At least a dozen protesters have been killed by US, NATO and Afghan troops in Kabul and outside US and NATO bases. The latest atrocity came in Qalat, in the southern part of the country, where Afghan police fired Wednesday into a crowd marching on an American military base, killing four.
A US military spokesman in Afghanistan, in a statement to CBS News, initially attributed the violence to Al Qaeda or Taliban guerrillas, but then admitted there was no evidence to back up this allegation. The Pentagon faces an apparent dilemma in suggesting a major Taliban role in the mass protests, since it has routinely claimed that the Islamic fundamentalists are a small and discredited minority with dwindling support.
In the longer-term—and this is perhaps calculated in months rather than years—the Bush administration seeks to encourage the growth of anti-Muslim sentiment in both the US and Europe in order to provide a new base of political support for its plans for further military aggression in the Middle East, targeting in the first place Iran and Syria. The White House and State Department believe that support from Germany, France and other European countries, in addition to Britain, is an indispensable requirement for such military action.
In the United States, the slogan of “freedom of the press” has been employed to delude sections of the liberal middle class to support a profoundly reactionary and anti-democratic provocation. Those who have been taken in by this propaganda should pause to reflect on their alignment with the Bush administration, the most vicious enemy of democratic rights.

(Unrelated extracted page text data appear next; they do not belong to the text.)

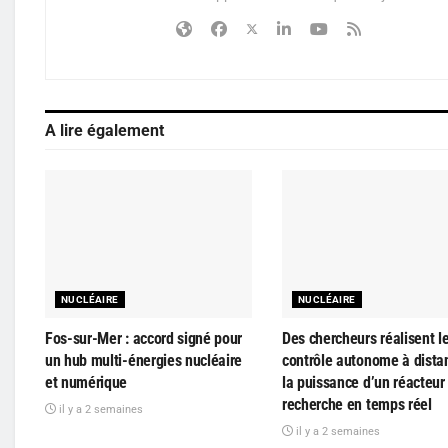
A lire également
NUCLÉAIRE
NUCLÉAIRE
Fos-sur-Mer : accord signé pour
Des chercheurs réalisent l
un hub multi-énergies nucléaire
contrôle autonome à dista
et numérique
la puissance d’un réacteur
recherche en temps réel
il y a 2 semaines
il y a 2 semaines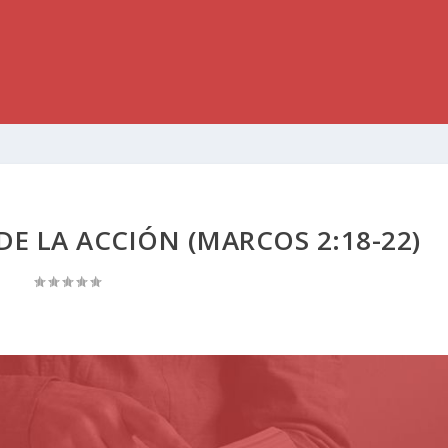
E LA ACCIÓN (MARCOS 2:18-22)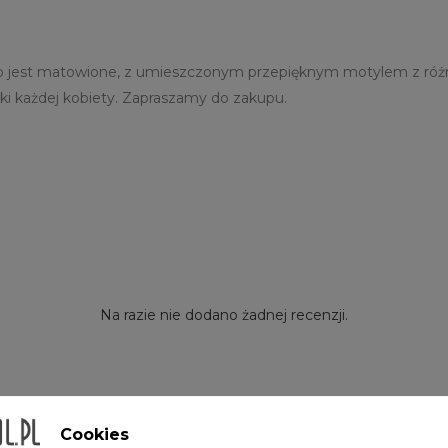
ko jest matowione, z umieszczonym przepięknym motylem z róż
 każdej kobiety. Zapraszamy do zakupu.
Na razie nie dodano żadnej recenzji.
Cookies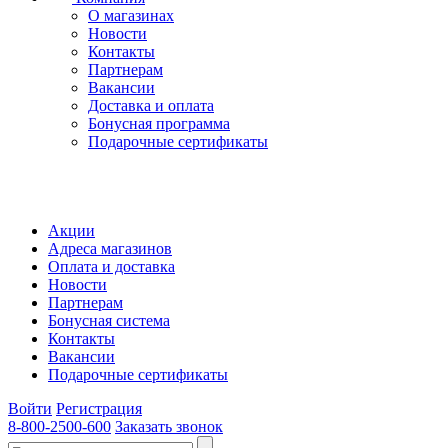
О магазинах
Новости
Контакты
Партнерам
Вакансии
Доставка и оплата
Бонусная программа
Подарочные сертификаты
Акции
Адреса магазинов
Оплата и доставка
Новости
Партнерам
Бонусная система
Контакты
Вакансии
Подарочные сертификаты
Войти
Регистрация
8-800-2500-600
Заказать звонок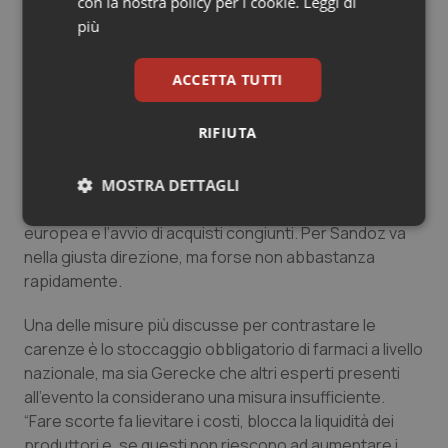
infrastrutture europee esistenti sono frutto di enormi
con la nostra policy per i cookie.
Leggi di
investimenti e non possono essere sostituite dall’oggi
più
al domani”.
ACCETTA TUTTI
Critical medicines act: “nella giusta direzione, ma
lentamente”
RIFIUTA
A metà maggio l’Unione Europea
ha siglato un accordo
provvisorio sul Critical Medicines Act, che prevede il
MOSTRA DETTAGLI
rafforzamento della produzione farmaceutica
Necessari
Statistici
Marketing
europea e l’avvio di acquisti congiunti. Per Sandoz va
nella giusta direzione, ma forse non abbastanza
rapidamente.
Una delle misure più discusse per contrastare le
carenze è lo stoccaggio obbligatorio di farmaci a livello
Necessari
Statistici
Marketing
nazionale, ma sia Gerecke che altri esperti presenti
all’evento la considerano una misura insufficiente.
I cookie necessari contribuiscono a rendere fruibile il
“Fare scorte fa lievitare i costi, blocca la liquidità dei
sito web abilitandone funzionalità di base quali la
navigazione sulle pagine e l'accesso alle aree
produttori e, se questi non riescono ad aumentare i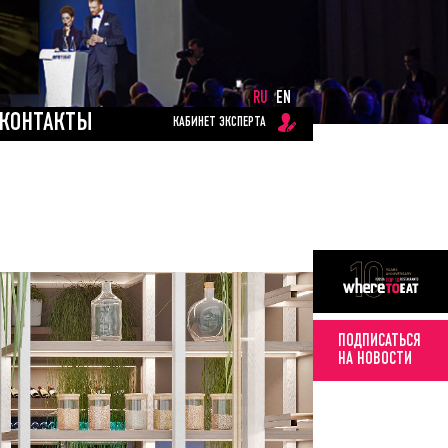
RU
EN
КОНТАКТЫ
КАБИНЕТ ЭКСПЕРТА
ПОДПИСАТЬСЯ
НА НОВОСТИ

Who is posturing as defenders of “free speech” and “freedom of the press”? A government that warned its critics, after 9/11, to “watch what they say,” that banned the photographing of caskets bearing the remains of the Iraqi war dead returning to the US, that routinely denies Freedom of Information Act requests, and is now seeking to turn the exposure of its illegal spying into a pretext for press censorship, with a security investigation to find those who leaked the NSA spying story to the New York Times.

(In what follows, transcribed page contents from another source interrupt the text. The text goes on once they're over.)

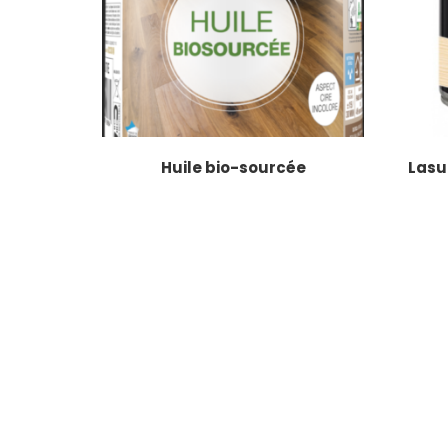
Huile bio-sourcée
Lasu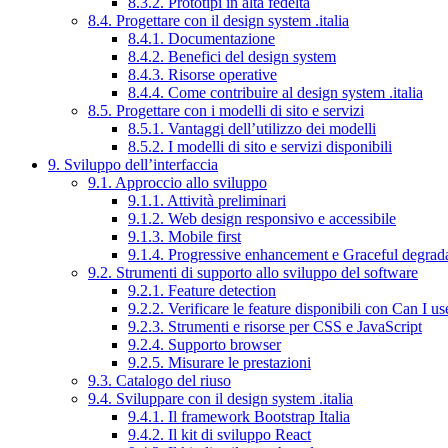
8.3.2. Prototipi in alta fedeltà
8.4. Progettare con il design system .italia
8.4.1. Documentazione
8.4.2. Benefici del design system
8.4.3. Risorse operative
8.4.4. Come contribuire al design system .italia
8.5. Progettare con i modelli di sito e servizi
8.5.1. Vantaggi dell’utilizzo dei modelli
8.5.2. I modelli di sito e servizi disponibili
9. Sviluppo dell’interfaccia
9.1. Approccio allo sviluppo
9.1.1. Attività preliminari
9.1.2. Web design responsivo e accessibile
9.1.3. Mobile first
9.1.4. Progressive enhancement e Graceful degrad
9.2. Strumenti di supporto allo sviluppo del software
9.2.1. Feature detection
9.2.2. Verificare le feature disponibili con Can I us
9.2.3. Strumenti e risorse per CSS e JavaScript
9.2.4. Supporto browser
9.2.5. Misurare le prestazioni
9.3. Catalogo del riuso
9.4. Sviluppare con il design system .italia
9.4.1. Il framework Bootstrap Italia
9.4.2. Il kit di sviluppo React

The claim that the publication of the provocative cartoons was an assertion of democratic rights is ludicrous. Even the pro-war Washington Post observed, in an editorial Tuesday, “there is no threat to freedom of speech in Europe—no newspaper was prevented from publishing the cartoons, and demands by Muslims that European governments impose such censorship were quickly dismissed. In reprinting the drawings the European papers demonstrated not their love of freedom but their insensitivity—or hostility—to the growing diversity of their own societies. It is just such attitudes, more than any insult to Islam, that have inspired much of the Muslim resentment toward the West, and the growing anger of Muslims who live in Europe.”
The unity of much of the European press, liberal and conservative, in declaring the “right” to publish anti-Muslim cartoons is an ominous political development. It signifies a rallying of all sections of the European ruling elite behind a policy of whipping up racist and anti-immigrant sentiment at home, and greater willingness to use military force abroad.
It is impossible to divorce this episode from the bloody history of the countries of the Middle East, most of which were, within living memory, ruled by brutal colonial regimes established by European powers like Britain, France and Italy. Even after nominal independence in the post-World War II period, the entire region was dominated by imperialism—that of the United States—exercised through the giant corporations that controlled oil and gas resources, rather than through direct political rule. And today, with the US conquest of Iraq and Afghanistan, direct colonial-style control is being restored.
It is these material interests—above all, the struggle for control over oil and gas resources—not questions of religious belief or culture that underlie the current conflict. It is a clash of imperialist powers vs. oppressed and exploited peoples, not a clash of civilizations. If Hindus rather than Moslems inhabited territories where three quarters of the world’s petroleum reserves were located, the Western press would likely be howling about the prohibition of cow-slaughter or the Hindu caste system, not the ban on depicting the prophet Muhammad.